Assignment => Among the lines below, which ones contain the word "标准身材"? Copy every such line.

══ Extracted information

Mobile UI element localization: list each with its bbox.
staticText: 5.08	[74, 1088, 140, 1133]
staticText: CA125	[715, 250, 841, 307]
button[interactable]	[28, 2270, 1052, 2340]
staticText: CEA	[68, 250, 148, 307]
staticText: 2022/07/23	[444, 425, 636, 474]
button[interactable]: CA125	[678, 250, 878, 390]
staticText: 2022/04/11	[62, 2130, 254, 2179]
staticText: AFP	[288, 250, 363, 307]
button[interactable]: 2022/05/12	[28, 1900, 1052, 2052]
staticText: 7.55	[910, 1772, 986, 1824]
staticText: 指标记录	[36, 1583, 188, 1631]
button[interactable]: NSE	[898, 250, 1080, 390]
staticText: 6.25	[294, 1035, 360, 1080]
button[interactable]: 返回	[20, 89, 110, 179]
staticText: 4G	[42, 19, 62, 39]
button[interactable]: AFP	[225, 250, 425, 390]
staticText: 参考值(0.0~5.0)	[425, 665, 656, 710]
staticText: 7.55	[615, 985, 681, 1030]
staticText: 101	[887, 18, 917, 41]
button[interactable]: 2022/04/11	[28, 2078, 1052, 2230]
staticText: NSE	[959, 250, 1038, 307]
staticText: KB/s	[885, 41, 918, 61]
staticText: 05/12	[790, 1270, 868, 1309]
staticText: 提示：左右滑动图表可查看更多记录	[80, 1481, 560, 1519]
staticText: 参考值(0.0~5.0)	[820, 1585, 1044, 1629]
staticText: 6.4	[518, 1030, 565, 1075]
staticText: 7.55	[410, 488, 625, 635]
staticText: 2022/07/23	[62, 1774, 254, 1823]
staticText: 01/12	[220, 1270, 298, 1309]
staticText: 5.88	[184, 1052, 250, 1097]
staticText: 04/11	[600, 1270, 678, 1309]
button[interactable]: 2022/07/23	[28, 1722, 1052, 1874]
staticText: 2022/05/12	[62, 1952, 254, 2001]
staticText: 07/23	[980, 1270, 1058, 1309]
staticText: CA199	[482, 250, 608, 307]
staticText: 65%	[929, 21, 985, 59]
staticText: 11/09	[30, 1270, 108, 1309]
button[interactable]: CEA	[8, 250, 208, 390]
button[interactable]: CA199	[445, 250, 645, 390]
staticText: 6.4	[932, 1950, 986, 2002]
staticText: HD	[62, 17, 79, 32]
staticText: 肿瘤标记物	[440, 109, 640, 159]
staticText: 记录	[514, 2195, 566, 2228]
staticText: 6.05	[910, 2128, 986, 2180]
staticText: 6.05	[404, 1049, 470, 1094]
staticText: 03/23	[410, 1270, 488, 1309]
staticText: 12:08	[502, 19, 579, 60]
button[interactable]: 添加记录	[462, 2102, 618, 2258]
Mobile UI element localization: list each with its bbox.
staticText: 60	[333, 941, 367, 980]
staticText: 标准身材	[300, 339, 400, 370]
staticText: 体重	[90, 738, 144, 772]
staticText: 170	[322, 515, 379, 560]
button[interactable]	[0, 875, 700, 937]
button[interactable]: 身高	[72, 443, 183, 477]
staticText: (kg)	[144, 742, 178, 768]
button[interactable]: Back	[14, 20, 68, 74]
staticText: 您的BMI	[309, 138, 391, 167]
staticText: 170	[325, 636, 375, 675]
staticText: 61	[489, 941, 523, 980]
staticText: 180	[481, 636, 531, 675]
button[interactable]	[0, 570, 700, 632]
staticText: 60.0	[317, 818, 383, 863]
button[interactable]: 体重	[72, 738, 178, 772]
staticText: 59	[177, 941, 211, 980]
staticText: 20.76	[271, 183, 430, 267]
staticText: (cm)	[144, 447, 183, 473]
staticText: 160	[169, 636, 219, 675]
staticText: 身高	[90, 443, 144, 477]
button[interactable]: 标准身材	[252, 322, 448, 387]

════

Written answer =>
staticText: 标准身材	[300, 339, 400, 370]
button[interactable]: 标准身材	[252, 322, 448, 387]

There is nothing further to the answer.